PrimeIntellect-ai · samsja · Jun 13, 2026 · Jun 14, 2026 · Jun 14, 2026 · Jun 14, 2026
diff --git a/packages/prime-rl-configs/src/prime_rl/configs/orchestrator.py b/packages/prime-rl-configs/src/prime_rl/configs/orchestrator.py
@@ -13,6 +13,7 @@
     FileSystemTransportConfig,
     HeartbeatConfig,
     LogConfig,
+    NoOpTransportConfig,
     PrimeMonitorConfig,
     TransportConfig,
     WandbWithExtrasConfig,
@@ -489,6 +490,20 @@ class OrchestratorExperimentalConfig(BaseConfig):
     pass
 
 
+class OrchestratorDebugConfig(BaseConfig):
+    no_inference: bool = False
+    """Use an in-process no-op inference pool. Rollout environments must not call the model client."""
+
+    no_trainer: bool = False
+    """Run without a trainer. Uses no-op batch sending and advances policy version locally."""
+
+    fake_tokenizer: bool = False
+    """Use a tiny tokenizer stub. Only safe when rollouts already include tokens and sample monitors are disabled."""
+
+    log_memory: bool = False
+    """Log orchestrator and child-process RSS after each completed orchestrator step."""
+
+
 class RolloutModelConfig(BaseConfig):
     model: ModelConfig = ModelConfig()
 
@@ -624,6 +639,8 @@ def _preserve_mito_renderer(self, handler: SerializerFunctionWrapHandler) -> dic
     env_install_prerelease: bool = False
     """Allow pre-release versions when installing environments (e.g. ``verifiers>=0.1.12.dev5``). Passes ``--prerelease`` to ``prime env install``."""
 
+    debug: OrchestratorDebugConfig = OrchestratorDebugConfig()
+
     experimental: OrchestratorExperimentalConfig = OrchestratorExperimentalConfig()
 
     @model_validator(mode="before")
@@ -760,6 +777,8 @@ def _force_no_renderer_for_sft(self):
     @model_validator(mode="after")
     def validate_training_mode(self):
         """Enforce training mode invariants that involve only orchestrator fields."""

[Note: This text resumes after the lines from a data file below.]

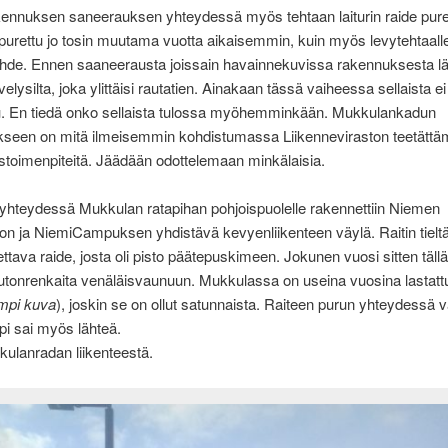
nnuksen saneerauksen yhteydessä myös tehtaan laiturin raide puret
 purettu jo tosin muutama vuotta aikaisemmin, kuin myös levytehtaall
ihde. Ennen saaneerausta joissain havainnekuvissa rakennuksesta l
elysilta, joka ylittäisi rautatien. Ainakaan tässä vaiheessa sellaista ei
u. En tiedä onko sellaista tulossa myöhemminkään. Mukkulankadun
ykseen on mitä ilmeisemmin kohdistumassa Liikenneviraston teetättä
ustoimenpiteitä. Jäädään odottelemaan minkälaisia.
hteydessä Mukkulan ratapihan pohjoispuolelle rakennettiin Niemen
ton ja NiemiCampuksen yhdistävä kevyenliikenteen väylä. Raitin tieltä 
ettava raide, josta oli pisto päätepuskimeen. Jokunen vuosi sitten tällä 
 autonrenkaita venäläisvaunuun. Mukkulassa on useina vuosina lastatt
mpi kuva
), joskin se on ollut satunnaista. Raiteen purun yhteydessä 
i sai myös lähteä.
ulanradan liikenteestä.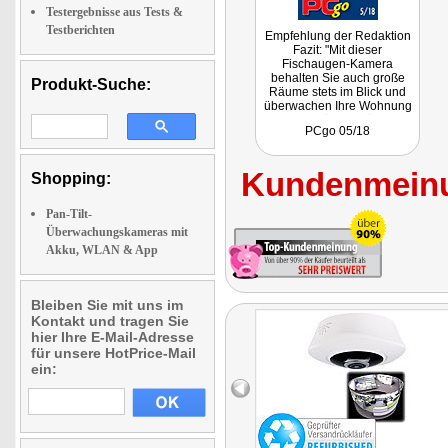
Testergebnisse aus Tests &
Testberichten
Empfehlung der Redaktion
Fazit: "Mit dieser
Fischaugen-Kamera
behalten Sie auch große
Produkt-Suche:
Räume stets im Blick und
überwachen Ihre Wohnung
oder Ihr Büro von überall
PCgo 05/18
auf der Welt."
Kundenmeinu
Shopping:
Pan-Tilt-
Überwachungskameras mit
Akku, WLAN & App
Bleiben Sie mit uns im
Kontakt und tragen Sie
hier Ihre E-Mail-Adresse
für unsere HotPrice-Mail
ein:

+        if self.debug.no_inference:
+            return self
         has_teacher = self.teacher is not None
         if self.training_mode == "rl" and has_teacher:
             raise ValueError("orchestrator.teacher must not be set when training_mode = 'rl'.")
@@ -772,6 +791,8 @@ def validate_pool_size(self):
         """``pool_size`` is only meaningful when the renderer is enabled
         (``renderer is not None``). Reject otherwise so callers don't
         silently pass it and wonder why it's ignored."""

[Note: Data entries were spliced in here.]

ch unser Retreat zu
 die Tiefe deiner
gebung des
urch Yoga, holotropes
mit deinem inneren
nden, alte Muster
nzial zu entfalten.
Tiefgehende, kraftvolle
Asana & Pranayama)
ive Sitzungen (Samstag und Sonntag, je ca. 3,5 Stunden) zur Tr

+        if self.debug.no_inference:
+            return self
         if self.renderer is None and self.pool_size is not None:
             raise ValueError(
                 f"orchestrator.pool_size={self.pool_size!r} is set but "
@@ -788,6 +809,8 @@ def vlm_requires_renderer(self):
         tokens, and ships generic ``mm_kwargs`` keyed by whatever the
         model's forward signature expects.
         """
+        if self.debug.no_inference:
+            return self
         if self.student.model.vlm is not None and self.renderer is None:
             raise ValueError(
                 "orchestrator.renderer must be set when model.vlm is set. "

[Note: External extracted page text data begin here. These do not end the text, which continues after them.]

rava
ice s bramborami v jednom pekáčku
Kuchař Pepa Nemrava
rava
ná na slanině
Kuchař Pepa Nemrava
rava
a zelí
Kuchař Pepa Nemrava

@@ -810,6 +833,8 @@ def validate_renderer_auto_resolves(self):
         """
         if self.renderer is None or self.renderer.name != "auto":
             return self
+        if self.debug.no_inference:
+            return self
         from renderers.base import MODEL_RENDERER_MAP
 
         model_id = self.tokenizer.name or self.student.model.name
@@ -898,6 +923,17 @@ def auto_setup_bench(self):
 
         return self
 
+    @model_validator(mode="after")
+    def resolve_debug(self):
+        if self.debug.no_trainer:
+            self.rollout_transport = NoOpTransportConfig()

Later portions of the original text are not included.